After its sudden appearance on the margins of the great Middle Eastern civilizations in the 7th century, Islam expanded within a few centuries to become the cement of an empire that stretched from the Atlantic to the Indian Ocean. However, because it integrated the cultural heritage of the conquered territories with the religious and social values transmitted by the Qur'an, Islamic civilization, although in essence recognizable, visibly displayed considerable variety.
Architecture is the most immediate visual testimony of this civilization. Although it has experimented with various stylistic orientations in different regions, Islamic architecture has always preserved its distinguishing characteristics, the most important of which is the fundamental role given to surface decoration. As human representation is forbidden in Islamic religious monuments, designers employed mosaics, stucco, brickwork and ceramics, and the vigorous use of brilliant colour to reach unparalleled heights of expression. It is this ornamental dimension of Islamic architecture that is explored in this volume.

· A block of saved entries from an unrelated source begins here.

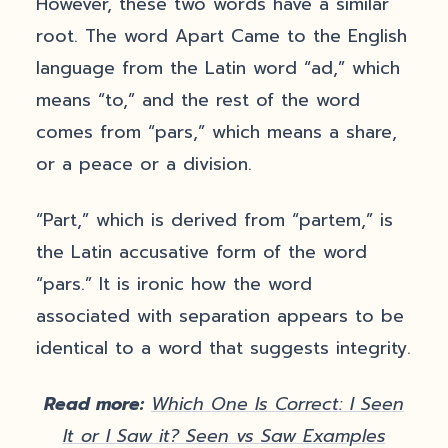
However, these two words have a similar
root. The word Apart Came to the English
language from the Latin word “ad,” which
means “to,” and the rest of the word
comes from “pars,” which means a share,
or a peace or a division.
“Part,” which is derived from “partem,” is
the Latin accusative form of the word
“pars.” It is ironic how the word
associated with separation appears to be
identical to a word that suggests integrity.
Read more:
Which One Is Correct: I Seen
It or I Saw it? Seen vs Saw Examples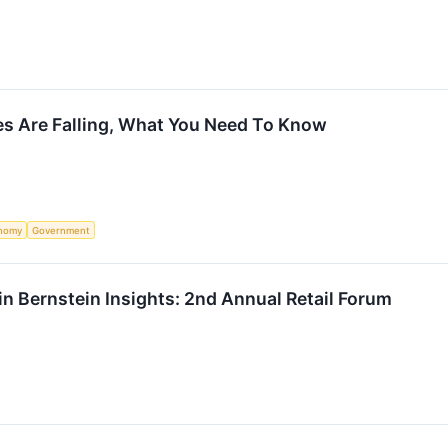
es Are Falling, What You Need To Know
nomy
Government
e in Bernstein Insights: 2nd Annual Retail Forum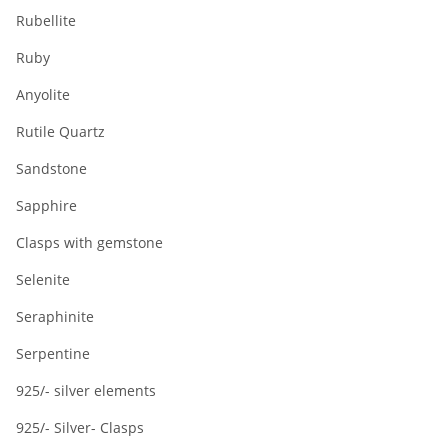
Rubellite
Ruby
Anyolite
Rutile Quartz
Sandstone
Sapphire
Clasps with gemstone
Selenite
Seraphinite
Serpentine
925/- silver elements
925/- Silver- Clasps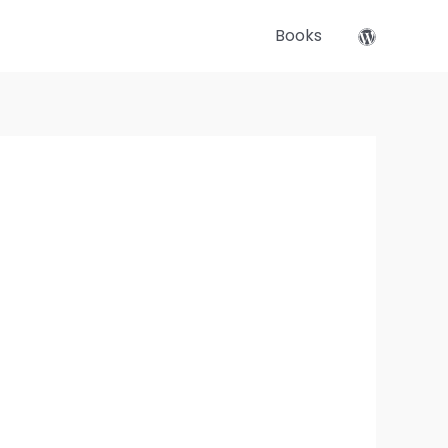
Books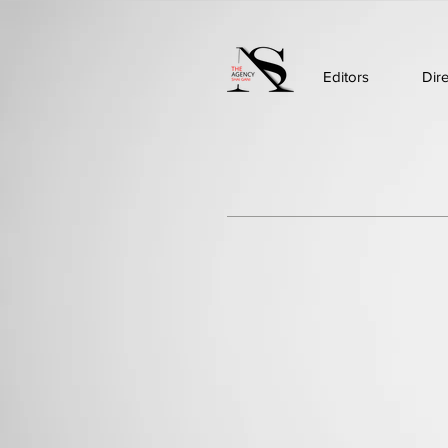
Editors
Dir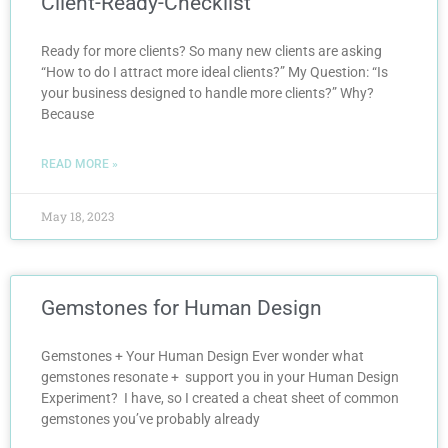
Client-Ready-Checklist
Ready for more clients? So many new clients are asking
“How to do I attract more ideal clients?” My Question: “Is
your business designed to handle more clients?” Why?
Because
READ MORE »
May 18, 2023
Gemstones for Human Design
Gemstones + Your Human Design Ever wonder what
gemstones resonate + support you in your Human Design
Experiment? I have, so I created a cheat sheet of common
gemstones you’ve probably already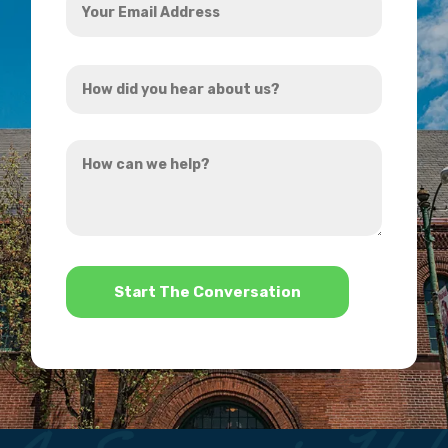
Email
Address
How
*
did
you
How
hear
can
about
we
us?
help?
*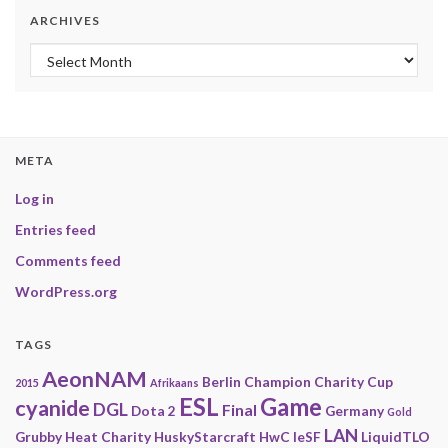
ARCHIVES
Archives
META
Log in
Entries feed
Comments feed
WordPress.org
TAGS
AeonNAM
Berlin
Champion
Charity
Cup
2015
Afrikaans
ESL
Game
cyanide
DGL
Final
Dota 2
Germany
Gold
LAN
Grubby
Heat Charity
HuskyStarcraft
HwC
IeSF
LiquidTLO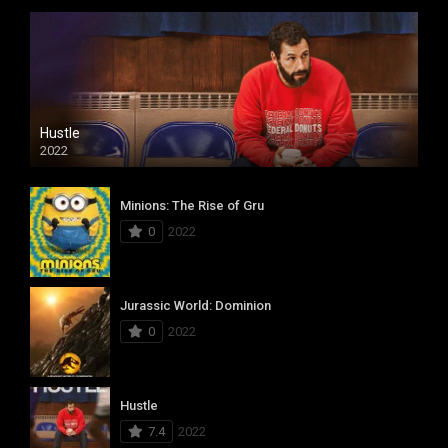
Hustle
2022
Minions: The Rise of Gru
0
2022
Jurassic World: Dominion
0
2022
Hustle
7.4
2022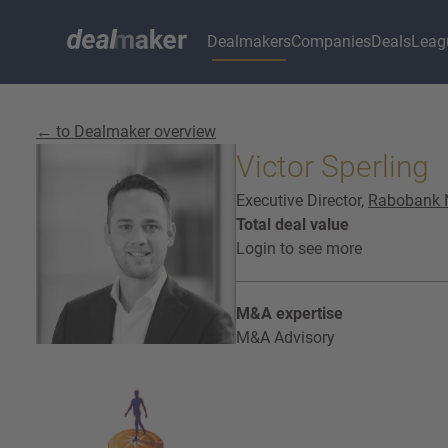
Dealmakers
Companies
Deals
Leag
← to Dealmaker overview
Victor Sperling
Executive Director,
Rabobank 
Total deal value
Login to see more
M&A expertise
M&A Advisory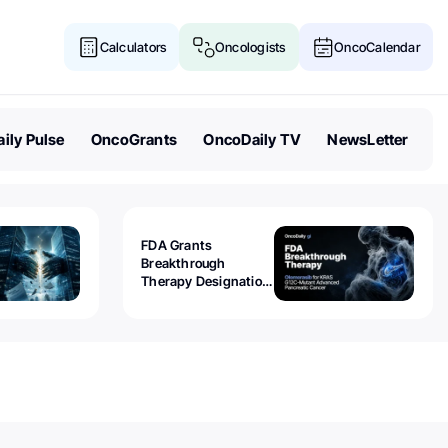
Calculators
Oncologists
OncoCalendar
ily Pulse
OncoGrants
OncoDaily TV
NewsLetter
FDA Grants
Breakthrough
Therapy Designation
to Olomorasib for
KRAS G12C-Mutant
Advanced Pancreatic
Cancer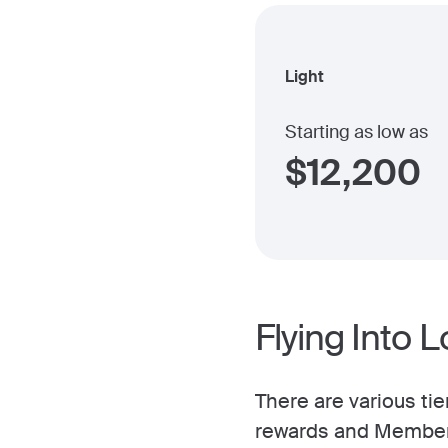
Light
Starting as low as
$
12,200
Flying Into 
There are various tie
rewards and Member 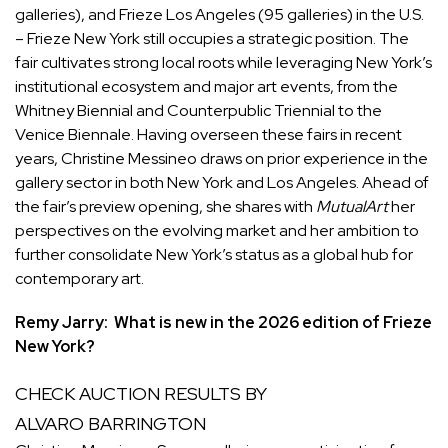
galleries), and Frieze Los Angeles (95 galleries) in the U.S.
– Frieze New York still occupies a strategic position. The
fair cultivates strong local roots while leveraging New York’s
institutional ecosystem and major art events, from the
Whitney Biennial and Counterpublic Triennial to the
Venice Biennale. Having overseen these fairs in recent
years, Christine Messineo draws on prior experience in the
gallery sector in both New York and Los Angeles. Ahead of
the fair’s preview opening, she shares with
MutualArt
her
perspectives on the evolving market and her ambition to
further consolidate New York’s status as a global hub for
contemporary art.
Remy Jarry: What is new in the 2026 edition of Frieze
New York?
CHECK AUCTION RESULTS BY
ALVARO BARRINGTON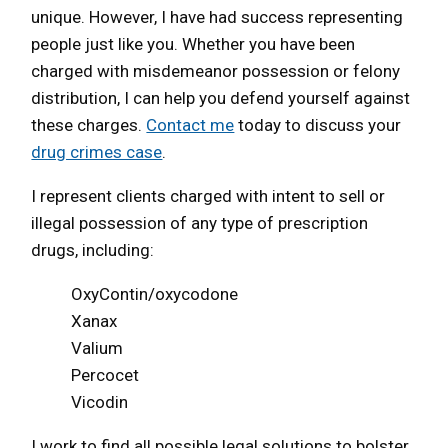
unique. However, I have had success representing
people just like you. Whether you have been
charged with misdemeanor possession or felony
distribution, I can help you defend yourself against
these charges.
Contact me
today to discuss your
drug crimes case
.
I represent clients charged with intent to sell or
illegal possession of any type of prescription
drugs, including:
OxyContin/oxycodone
Xanax
Valium
Percocet
Vicodin
I work to find all possible legal solutions to bolster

Rather than limiting itself to an exclusively historical or chronological perspective, Ornament and Decoration in Islamic Architecture presents four successive approaches to its subject. The first part offers an overview of Islamic architecture, discussing the great diversity it contains. Dealing exclusively with techniques, the second part considers the materials most often used as well as the expertise of the builders and Muslim decorative artists, and the third part explores themes in Islamic ornamentation. Section four discusses aesthetics, and studies the relationship between the buildings - the structures or their architectonic components - and their ornamental coverings.